THE DATA below:
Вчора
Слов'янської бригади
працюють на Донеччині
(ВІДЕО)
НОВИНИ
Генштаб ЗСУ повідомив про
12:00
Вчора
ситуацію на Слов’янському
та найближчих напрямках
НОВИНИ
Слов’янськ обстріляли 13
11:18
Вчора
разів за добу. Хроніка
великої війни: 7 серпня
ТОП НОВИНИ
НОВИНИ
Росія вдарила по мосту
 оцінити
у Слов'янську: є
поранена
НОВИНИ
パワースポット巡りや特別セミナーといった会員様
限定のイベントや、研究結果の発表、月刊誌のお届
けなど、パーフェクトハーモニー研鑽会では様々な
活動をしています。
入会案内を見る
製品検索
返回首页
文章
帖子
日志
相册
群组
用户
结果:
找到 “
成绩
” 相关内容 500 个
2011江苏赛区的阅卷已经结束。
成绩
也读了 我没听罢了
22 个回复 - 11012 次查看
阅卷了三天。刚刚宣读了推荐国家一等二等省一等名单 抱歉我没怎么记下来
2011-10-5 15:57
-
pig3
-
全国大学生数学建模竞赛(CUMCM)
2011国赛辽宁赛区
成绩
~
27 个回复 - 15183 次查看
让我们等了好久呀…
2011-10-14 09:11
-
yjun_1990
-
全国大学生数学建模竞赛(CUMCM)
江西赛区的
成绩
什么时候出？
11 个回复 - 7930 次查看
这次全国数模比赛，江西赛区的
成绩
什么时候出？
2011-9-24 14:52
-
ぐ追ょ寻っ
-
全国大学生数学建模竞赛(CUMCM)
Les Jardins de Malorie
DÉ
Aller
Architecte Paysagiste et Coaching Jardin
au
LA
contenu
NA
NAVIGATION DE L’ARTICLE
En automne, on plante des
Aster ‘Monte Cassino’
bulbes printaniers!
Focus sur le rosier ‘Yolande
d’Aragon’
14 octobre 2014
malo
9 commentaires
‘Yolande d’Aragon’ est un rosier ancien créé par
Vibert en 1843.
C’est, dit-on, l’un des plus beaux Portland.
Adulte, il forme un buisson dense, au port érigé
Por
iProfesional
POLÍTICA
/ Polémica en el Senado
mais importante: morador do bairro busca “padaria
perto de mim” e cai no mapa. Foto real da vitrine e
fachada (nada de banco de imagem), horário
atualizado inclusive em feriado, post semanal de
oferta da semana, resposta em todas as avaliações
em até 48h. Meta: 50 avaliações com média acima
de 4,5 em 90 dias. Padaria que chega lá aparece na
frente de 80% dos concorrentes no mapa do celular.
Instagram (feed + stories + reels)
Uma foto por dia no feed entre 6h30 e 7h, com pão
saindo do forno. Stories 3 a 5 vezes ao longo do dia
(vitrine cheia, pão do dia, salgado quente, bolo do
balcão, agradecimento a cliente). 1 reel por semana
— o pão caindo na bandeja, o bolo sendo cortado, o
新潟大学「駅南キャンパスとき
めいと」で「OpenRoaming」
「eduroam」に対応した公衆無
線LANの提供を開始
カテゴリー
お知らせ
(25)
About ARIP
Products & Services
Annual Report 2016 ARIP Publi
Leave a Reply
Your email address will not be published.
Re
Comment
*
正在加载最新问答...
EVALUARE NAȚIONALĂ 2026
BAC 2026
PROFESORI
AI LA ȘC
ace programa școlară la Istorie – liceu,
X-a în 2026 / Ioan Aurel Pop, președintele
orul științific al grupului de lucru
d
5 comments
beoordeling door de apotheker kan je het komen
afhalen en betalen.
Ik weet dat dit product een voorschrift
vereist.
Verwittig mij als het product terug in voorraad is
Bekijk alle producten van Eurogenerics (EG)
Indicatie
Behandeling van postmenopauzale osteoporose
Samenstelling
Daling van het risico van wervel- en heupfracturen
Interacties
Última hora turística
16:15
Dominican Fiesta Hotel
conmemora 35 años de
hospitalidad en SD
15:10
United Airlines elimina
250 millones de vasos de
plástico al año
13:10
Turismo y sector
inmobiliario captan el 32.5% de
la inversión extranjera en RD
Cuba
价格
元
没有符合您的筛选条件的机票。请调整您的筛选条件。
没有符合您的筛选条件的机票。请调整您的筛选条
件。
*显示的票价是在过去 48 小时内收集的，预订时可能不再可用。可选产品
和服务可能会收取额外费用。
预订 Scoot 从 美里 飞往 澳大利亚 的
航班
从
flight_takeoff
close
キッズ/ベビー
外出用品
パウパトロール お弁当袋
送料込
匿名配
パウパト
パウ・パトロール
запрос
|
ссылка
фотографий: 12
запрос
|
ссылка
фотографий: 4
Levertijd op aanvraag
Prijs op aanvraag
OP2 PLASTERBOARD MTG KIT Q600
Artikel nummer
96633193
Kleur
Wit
End of THE DATA.
* ASSIGNMENT *
Copy each line in the data that holds the word "feed".

* WRITTEN ANSWER *
Instagram (feed + stories + reels)
Uma foto por dia no feed entre 6h30 e 7h, com pão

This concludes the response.